TAKEAWAY: When dealing with accommodating pregnancy-related limitations, get an employment lawyer involved.
In the post on Thursday 8/8/2024 we saw that Wheeler Trucking to pay $65K to resolve EEOC discrimination and retaliation lawsuit. According to the EEOC’s suit, Wheeler subjected Charles R. Lynch, III, a Torah Observant employee at an Ohio location, to discrimination when they revoked his religious accommodation that would have allowed him to continue having Saturdays off to observe the Sabbath. And the company did more than that – see the post. The EEOC alleged that the conduct violated Title VII and filed suit in federal court after conciliation failed. Wheeler has now agreed to settle. Some of the terms of the settlement other than the monetary relief are noted in the post.
TAKEAWAY: Do not take adverse action against employees based on a protected characteristic – or if they take advantage of protected rights. Just don’t do it.
The post on Friday 8/9/2024 noted $55K of condo association money found in personal bank account, cops say. A former property management worker for a FL condo association was arrested, accused of stealing more than $55,000 of community money that was found in her personal bank account. Ivonne Leon, 54, worked for Courtesy Property Management for 12 years. One of Courtesy’s clients used to be Royal Palm Place at the Hammocks Condominium Association which found through an audit that payments were missing. An arrest report says $55,810 of those payments had gone into Leon’s bank account. What Leon did with the money, what the charges against her is all in the post. After her arrest, she used her right to remain silent and posted $7,500 bond.
The arrest report says that Leon, as a CPM administrative assistant, collected payments from Royal Palm Place owners and tenants from November 2019 – October 2022. CPM tried to distance itself from Leon by throwing the association under the bus– see the post.
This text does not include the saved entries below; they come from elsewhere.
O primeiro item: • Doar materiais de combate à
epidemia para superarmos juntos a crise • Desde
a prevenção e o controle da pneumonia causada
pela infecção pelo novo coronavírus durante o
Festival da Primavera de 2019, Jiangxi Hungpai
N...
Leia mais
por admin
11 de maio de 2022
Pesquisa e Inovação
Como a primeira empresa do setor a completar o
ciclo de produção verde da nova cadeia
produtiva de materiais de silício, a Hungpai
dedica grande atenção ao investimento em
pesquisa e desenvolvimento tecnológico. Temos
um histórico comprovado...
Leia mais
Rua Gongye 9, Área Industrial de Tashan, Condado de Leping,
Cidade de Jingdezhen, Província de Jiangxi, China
The arrest report says an audit of association money revealed “numerous payments” hadn’t been deposited in association accounts. Some money orders and cashiers’ checks given to Leon were made payable to the association but then altered and made payable to cash or to Leon. The funds were then found in Leon’s personal account. CPM, which had been Royal Palm’s management company since September 2007, said it fired Leon on Dec. 2, 2022. And CPM’s agreement with Royal Palm? See the post. What CPM had to say about the incident and what it has done as a result is also in the post.
TAKEAWAY: Don’t wait for an audit – make sure your condo or homeowners’ association knows where its money is at all times. Contact a community association lawyer for help in developing relevant policies and procedures.
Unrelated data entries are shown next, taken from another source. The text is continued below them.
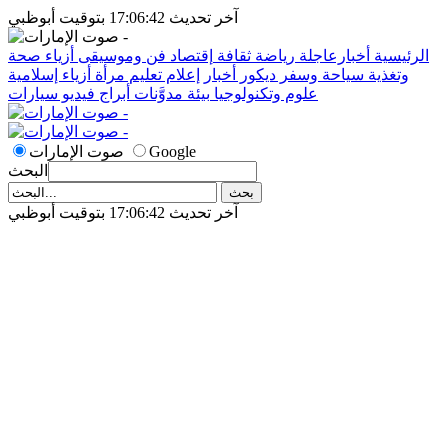
آخر تحديث 17:06:42 بتوقيت أبوظبي
الرئيسية
أخبارعاجلة
رياضة
ثقافة
إقتصاد
فن وموسيقى
أزياء
صحة
وتغذية
سياحة وسفر
ديكور
أخبار
إعلام
تعليم
مرأة
أزياء إسلامية
علوم وتكنولوجيا
بيئة
مدوَّنات
أبراج
فيديو
سيارات
Google
صوت الإمارات
البحث
آخر تحديث 17:06:42 بتوقيت أبوظبي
Finally, in the post yesterday 8/10/2024, we learned Microsoft will pay $14M to settle allegations it discriminated against employees who took leave. The proposed settlement stems from a multi-year investigation by a California agency and the consent decree is subject to approval in state court. The state agency launched its investigation in 2020; it alleged that employees who took leave from work due to pregnancy or disability, or to bond with a new baby or care for a sick family member, received lower bonuses and unfavorable performance reviews. The effect that had on employees going forward is noted in the post.
As part of the proposed settlement, Microsoft will take steps to prevent future discrimination, including updated manager training. An outside consultant will monitor and report on the company’s compliance. To whom will the settlement funds be distributed and in what amount? See the post. Microsoft has about 221,000 employees worldwide, with almost 7,000 in California. The state agency did not have an estimate for how many workers could receive part of the settlement funds.
TAKEAWAY: Do not take adverse action against employees exercising a statutorily protected right (or who are otherwise in a protected class). Get assistance from an employment lawyer first.